As for the question of truthiness at the RNC, Oliver’s people made the case well. I don’t know who all came with him from “The Daily Show,” but whoever does his video research has that show’s knack for finding exactly the right clip to make a point or to undercut something that a newsmaker is trying to get away with saying.
“LWT” showed a montage of RNC speakers talking about what they felt to be true, and the central support piece, before Trump’s acceptance speech itself, was an interview Trump surrogate Newt Gingrich did with CNN.
The CNN questioner gamely tried to insist on statistics and realities on issues such as the violent crime rate, down from year to year over decades. Gingrich kept countering with a version of, I’m going to trust people’s feelings that crime is actually up.
“What I said is also a fact,” Gingrich said at one point, which set Oliver off.

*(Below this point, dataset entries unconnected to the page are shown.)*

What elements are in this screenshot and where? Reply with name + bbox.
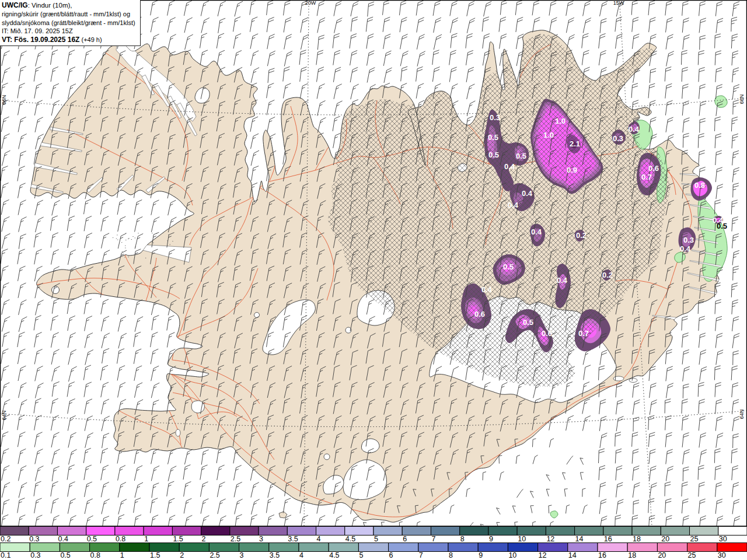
- svg-text:0.4: 0.4: [557, 276, 568, 285]
- svg-text:16: 16: [604, 535, 612, 543]
- svg-text:64N: 64N: [1, 411, 7, 421]
- svg-text:18: 18: [633, 535, 641, 543]
- svg-text:2.5: 2.5: [210, 551, 219, 559]
- svg-text:2: 2: [180, 551, 184, 559]
- svg-text:2.1: 2.1: [570, 139, 580, 148]
- svg-text:6: 6: [389, 551, 393, 559]
- svg-text:66N: 66N: [739, 94, 745, 104]
- svg-text:64N: 64N: [739, 410, 745, 419]
- svg-text:3.5: 3.5: [288, 535, 298, 543]
- svg-text:0.5: 0.5: [60, 551, 70, 559]
- svg-text:0.2: 0.2: [576, 231, 587, 240]
- svg-text:1.5: 1.5: [150, 551, 160, 559]
- svg-text:14: 14: [568, 551, 577, 559]
- svg-text:0.5: 0.5: [488, 150, 499, 159]
- svg-text:0.4: 0.4: [504, 162, 515, 171]
- svg-text:7: 7: [432, 535, 436, 543]
- svg-text:0.5: 0.5: [717, 222, 727, 230]
- svg-text:0.3: 0.3: [29, 535, 39, 543]
- svg-text:0.8: 0.8: [694, 181, 705, 190]
- svg-text:0.6: 0.6: [648, 164, 659, 173]
- svg-text:0.4: 0.4: [680, 244, 691, 253]
- svg-text:0.5: 0.5: [488, 133, 498, 142]
- svg-text:9: 9: [489, 535, 493, 543]
- svg-text:4: 4: [299, 551, 303, 559]
- svg-text:0.4: 0.4: [629, 125, 640, 134]
- svg-text:0.8: 0.8: [116, 535, 125, 543]
- svg-text:0.2: 0.2: [602, 271, 613, 279]
- svg-text:66N: 66N: [1, 95, 7, 105]
- svg-text:0.2: 0.2: [1, 535, 11, 543]
- svg-text:1.0: 1.0: [543, 131, 554, 139]
- svg-text:0.7: 0.7: [578, 329, 589, 338]
- svg-text:4: 4: [317, 535, 321, 543]
- svg-text:12: 12: [546, 535, 554, 543]
- svg-text:8: 8: [460, 535, 465, 543]
- svg-text:0.3: 0.3: [683, 236, 694, 244]
- svg-text:16: 16: [598, 551, 606, 559]
- svg-text:9: 9: [479, 551, 483, 559]
- svg-text:12: 12: [539, 551, 547, 559]
- svg-text:3: 3: [240, 551, 244, 559]
- svg-text:8: 8: [449, 551, 453, 559]
- svg-text:1: 1: [120, 551, 124, 559]
- svg-text:0.9: 0.9: [567, 166, 577, 174]
- svg-text:30: 30: [718, 551, 726, 559]
- svg-text:7: 7: [419, 551, 423, 559]
- svg-text:0.3: 0.3: [613, 134, 623, 143]
- svg-text:20: 20: [658, 551, 666, 559]
- svg-text:0.4: 0.4: [508, 201, 519, 209]
- svg-text:6: 6: [403, 535, 407, 543]
- svg-text:0.5: 0.5: [87, 535, 97, 543]
- svg-text:0.3: 0.3: [30, 551, 40, 559]
- svg-text:5: 5: [374, 535, 378, 543]
- svg-text:4.5: 4.5: [329, 551, 339, 559]
- svg-text:2.5: 2.5: [231, 535, 240, 543]
- svg-text:0.4: 0.4: [58, 535, 68, 543]
- svg-text:3: 3: [259, 535, 263, 543]
- svg-text:10: 10: [518, 535, 526, 543]
- svg-text:0.8: 0.8: [90, 551, 100, 559]
- svg-text:0.5: 0.5: [516, 152, 526, 160]
- svg-text:0.6: 0.6: [542, 329, 552, 338]
- svg-text:18: 18: [628, 551, 636, 559]
- svg-text:0.4: 0.4: [522, 189, 533, 198]
- svg-text:1: 1: [144, 535, 148, 543]
- svg-text:3.5: 3.5: [270, 551, 280, 559]
- svg-text:1.5: 1.5: [173, 535, 183, 543]
- svg-text:0.7: 0.7: [641, 173, 652, 181]
- svg-text:0.5: 0.5: [523, 318, 533, 327]
- svg-text:0.4: 0.4: [481, 285, 493, 294]
- svg-text:2: 2: [202, 535, 206, 543]
- svg-text:4.5: 4.5: [345, 535, 355, 543]
- svg-text:15W: 15W: [613, 0, 624, 6]
- svg-text:0.1: 0.1: [1, 551, 11, 559]
- svg-text:0.3: 0.3: [490, 113, 500, 122]
- svg-text:30: 30: [719, 535, 727, 543]
- svg-text:0.5: 0.5: [503, 262, 514, 271]
- svg-text:0.4: 0.4: [531, 228, 542, 236]
- svg-text:1.0: 1.0: [555, 117, 566, 125]
- svg-text:25: 25: [690, 535, 699, 543]
- svg-text:20W: 20W: [305, 0, 316, 6]
- svg-text:25: 25: [688, 551, 696, 559]
- svg-text:0.6: 0.6: [474, 310, 485, 318]
- svg-text:5: 5: [359, 551, 363, 559]
- svg-text:10: 10: [508, 551, 516, 559]
- svg-text:14: 14: [575, 535, 584, 543]
- svg-text:20: 20: [661, 535, 669, 543]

“No, it isn’t,” the host said. “It’s only a fact that that’s a feeling people have. This is a graph of the violent crime rate. It’s not a (expletive) Rorschach test. You can’t infer anything you like from it.”
Oliver found new material by taking a step back to recall the report the GOP issued in the wake of their 2012 presidential loss that called for special attention to changing the party’s tune on minorities.
Having the Trump candidacy and then nomination follow that report, he said, "is like making a New Year’s resolution to eat healthy and then spending the next year only eating meals so large that they’re free if you finish them in one sitting.”
And then there were Olver’s versions of the now-standard jokes about Trump as a portent of the apocalypse.
“Trump may as well have been riding out on stage with the other three horsemen,” the host said, in one such reference.
Comedy writers know they should find something fresh to say. But apparently Trump as harbinger of end times just feels true to them.